Comment vous êtes-vous installée au Maroc ?
Pendant mon stage avec Sébastien nous avons créé ensemble des modèles de sacs. Quand on est deux créatifs avec une unité de production à disposition, on fait un dessin le matin et le soir on a un produit fini. C’était génial. On était installé à Sidi Ghanem dans le quartier industriel qui regorgeait d’ateliers, de créateurs, de concept stores. C’était en 2008 et il y avait vraiment une ébullition créative. Une fois mon stage terminé, je suis restée ! Les trois semaines au Maroc se sont transformées en résidence permanente et en histoire d’amour !

Et votre marque est née…
En 2009, nous avons commencé par une petite marque de chaussons pour enfants, tout en cuir avec tannage végétal, colle à l’eau, coton bio : Easy Peasy. Un grand groupe français a eu un coup de coeur sur notre projet, il nous a intégré et nous avons été à la direction artistique de la marque pendant 7 ans. Eux étaient en Bretagne, leurs usine en Tunisie. Pendant des années nous avons fait beaucoup d’allers-retours. C’était très agréable : on est allé beaucoup plus vite avec des financiers derrière. La marque marchait vraiment bien. Mais nous avions envie de remonter un projet plus personnel. Nous n’avions jamais arrêté de faire des modèles de sacs et nous avons eu l’idée du petit cartable réversible : le modèle Maths qui est un produit phare depuis le lancement de la marque Craie. L’aventure a commencé. Quand je suis tombée enceinte de ma première fille, nous avons quitté Easy Peasy pour voyager moins. Deux marques, trois pays, un bébé, c’était un peu trop.
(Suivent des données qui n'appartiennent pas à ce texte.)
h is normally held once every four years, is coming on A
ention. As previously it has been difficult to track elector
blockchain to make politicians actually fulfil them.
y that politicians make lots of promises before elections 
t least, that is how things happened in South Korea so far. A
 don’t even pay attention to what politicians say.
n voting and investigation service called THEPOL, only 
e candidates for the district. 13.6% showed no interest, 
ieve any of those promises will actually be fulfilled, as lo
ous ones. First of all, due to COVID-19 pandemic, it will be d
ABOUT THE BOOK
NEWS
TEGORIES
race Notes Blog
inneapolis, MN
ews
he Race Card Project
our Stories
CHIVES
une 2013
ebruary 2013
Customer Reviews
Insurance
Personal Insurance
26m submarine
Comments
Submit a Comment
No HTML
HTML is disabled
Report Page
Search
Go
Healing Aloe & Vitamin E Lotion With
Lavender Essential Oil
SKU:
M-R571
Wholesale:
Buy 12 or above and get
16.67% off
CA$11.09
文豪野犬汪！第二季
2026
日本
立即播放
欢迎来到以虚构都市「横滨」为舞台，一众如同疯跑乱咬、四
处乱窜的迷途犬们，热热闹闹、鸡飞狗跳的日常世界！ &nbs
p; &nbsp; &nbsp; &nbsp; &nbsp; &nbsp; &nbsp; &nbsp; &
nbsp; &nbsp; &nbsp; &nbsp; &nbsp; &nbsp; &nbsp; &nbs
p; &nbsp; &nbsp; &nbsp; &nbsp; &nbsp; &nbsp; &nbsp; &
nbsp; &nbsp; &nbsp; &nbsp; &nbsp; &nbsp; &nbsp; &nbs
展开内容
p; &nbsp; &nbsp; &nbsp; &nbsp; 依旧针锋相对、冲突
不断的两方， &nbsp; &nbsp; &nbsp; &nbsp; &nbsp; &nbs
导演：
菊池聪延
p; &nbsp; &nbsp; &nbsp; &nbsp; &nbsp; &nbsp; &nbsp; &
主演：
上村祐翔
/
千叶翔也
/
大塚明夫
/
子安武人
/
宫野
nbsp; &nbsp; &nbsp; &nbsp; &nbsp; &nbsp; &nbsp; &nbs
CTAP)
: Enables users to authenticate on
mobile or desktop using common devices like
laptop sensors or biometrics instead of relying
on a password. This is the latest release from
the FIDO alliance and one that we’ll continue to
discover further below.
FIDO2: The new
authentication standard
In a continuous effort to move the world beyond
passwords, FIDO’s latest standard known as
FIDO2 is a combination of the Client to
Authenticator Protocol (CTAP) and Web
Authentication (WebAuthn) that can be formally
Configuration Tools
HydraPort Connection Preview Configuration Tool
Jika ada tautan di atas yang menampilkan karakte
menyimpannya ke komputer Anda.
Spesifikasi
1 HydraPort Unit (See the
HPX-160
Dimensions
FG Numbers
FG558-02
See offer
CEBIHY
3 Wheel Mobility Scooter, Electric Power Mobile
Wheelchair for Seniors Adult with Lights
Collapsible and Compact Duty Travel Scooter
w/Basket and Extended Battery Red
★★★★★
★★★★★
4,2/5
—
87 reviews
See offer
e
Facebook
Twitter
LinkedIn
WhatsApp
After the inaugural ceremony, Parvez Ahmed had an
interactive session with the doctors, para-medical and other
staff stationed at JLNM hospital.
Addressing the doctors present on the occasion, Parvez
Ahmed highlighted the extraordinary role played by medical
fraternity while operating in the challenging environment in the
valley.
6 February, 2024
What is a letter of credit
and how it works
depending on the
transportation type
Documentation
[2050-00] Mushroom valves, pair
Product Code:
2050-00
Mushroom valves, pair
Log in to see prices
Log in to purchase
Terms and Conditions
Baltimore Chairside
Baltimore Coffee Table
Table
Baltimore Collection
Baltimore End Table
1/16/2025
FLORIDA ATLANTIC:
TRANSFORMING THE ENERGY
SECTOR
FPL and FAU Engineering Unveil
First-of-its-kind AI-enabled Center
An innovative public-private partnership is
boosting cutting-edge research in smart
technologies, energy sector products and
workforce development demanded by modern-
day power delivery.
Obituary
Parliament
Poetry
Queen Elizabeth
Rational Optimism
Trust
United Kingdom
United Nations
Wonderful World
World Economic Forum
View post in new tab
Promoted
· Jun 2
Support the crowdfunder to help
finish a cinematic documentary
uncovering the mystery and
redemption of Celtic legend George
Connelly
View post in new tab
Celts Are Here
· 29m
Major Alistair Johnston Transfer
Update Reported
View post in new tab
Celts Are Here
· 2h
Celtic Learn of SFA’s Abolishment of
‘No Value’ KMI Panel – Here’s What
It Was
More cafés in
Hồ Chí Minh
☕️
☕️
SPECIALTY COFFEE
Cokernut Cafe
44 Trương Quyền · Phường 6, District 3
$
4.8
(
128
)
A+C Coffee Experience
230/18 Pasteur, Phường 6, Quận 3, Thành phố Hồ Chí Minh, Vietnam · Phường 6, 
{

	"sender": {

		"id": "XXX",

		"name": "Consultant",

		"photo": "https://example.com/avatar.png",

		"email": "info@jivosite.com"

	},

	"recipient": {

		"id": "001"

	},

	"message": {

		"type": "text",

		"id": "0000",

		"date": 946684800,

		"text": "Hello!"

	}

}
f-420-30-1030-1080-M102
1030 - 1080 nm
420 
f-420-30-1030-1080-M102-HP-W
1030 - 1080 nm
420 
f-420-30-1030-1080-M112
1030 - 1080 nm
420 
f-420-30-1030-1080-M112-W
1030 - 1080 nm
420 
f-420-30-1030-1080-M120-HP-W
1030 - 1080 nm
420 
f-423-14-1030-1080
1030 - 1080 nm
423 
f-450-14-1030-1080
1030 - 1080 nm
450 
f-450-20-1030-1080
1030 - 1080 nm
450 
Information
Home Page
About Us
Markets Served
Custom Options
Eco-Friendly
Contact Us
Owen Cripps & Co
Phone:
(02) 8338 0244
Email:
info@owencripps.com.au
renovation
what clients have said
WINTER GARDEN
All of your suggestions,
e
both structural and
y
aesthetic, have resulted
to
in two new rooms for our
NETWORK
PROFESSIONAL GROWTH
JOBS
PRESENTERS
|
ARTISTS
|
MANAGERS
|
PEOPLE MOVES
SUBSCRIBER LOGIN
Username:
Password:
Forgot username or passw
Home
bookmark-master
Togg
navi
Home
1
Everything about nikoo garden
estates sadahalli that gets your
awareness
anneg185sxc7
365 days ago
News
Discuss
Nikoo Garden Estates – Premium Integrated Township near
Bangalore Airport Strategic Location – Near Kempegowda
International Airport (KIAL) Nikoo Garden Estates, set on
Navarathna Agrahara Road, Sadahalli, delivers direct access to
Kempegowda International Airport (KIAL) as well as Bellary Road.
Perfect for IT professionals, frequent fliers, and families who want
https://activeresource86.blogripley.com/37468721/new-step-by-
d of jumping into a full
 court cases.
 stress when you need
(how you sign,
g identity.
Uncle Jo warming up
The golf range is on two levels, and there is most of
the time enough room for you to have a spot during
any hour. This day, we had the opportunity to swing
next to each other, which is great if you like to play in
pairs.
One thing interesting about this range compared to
Depuis vous êtes installés à Casablanca ?
Nous avons déménagé en 2012 quand nous avons lancé Craie. Notamment parce que c’est très compliqué de travailler à Marrakech : on trouve difficilement des ouvriers, des matières premières, du matériel… Quand on casse l’aiguille d’une machine à coudre, il faut aller à Casa pour en racheter une. La vie était agréable mais ce n’était pas très réaliste de rester là-bas. Craie a assez vite décollé car nous avions l’expérience d’une première marque. Nous avons participé aux salons professionnels et trouvé de très bons agents en France, qui nous ont bien distribués. Nous arrivions avec un produit original grâce au concept modulable, au bon rapport qualité/prix et nous avons rapidement trouvé notre place sur le marché.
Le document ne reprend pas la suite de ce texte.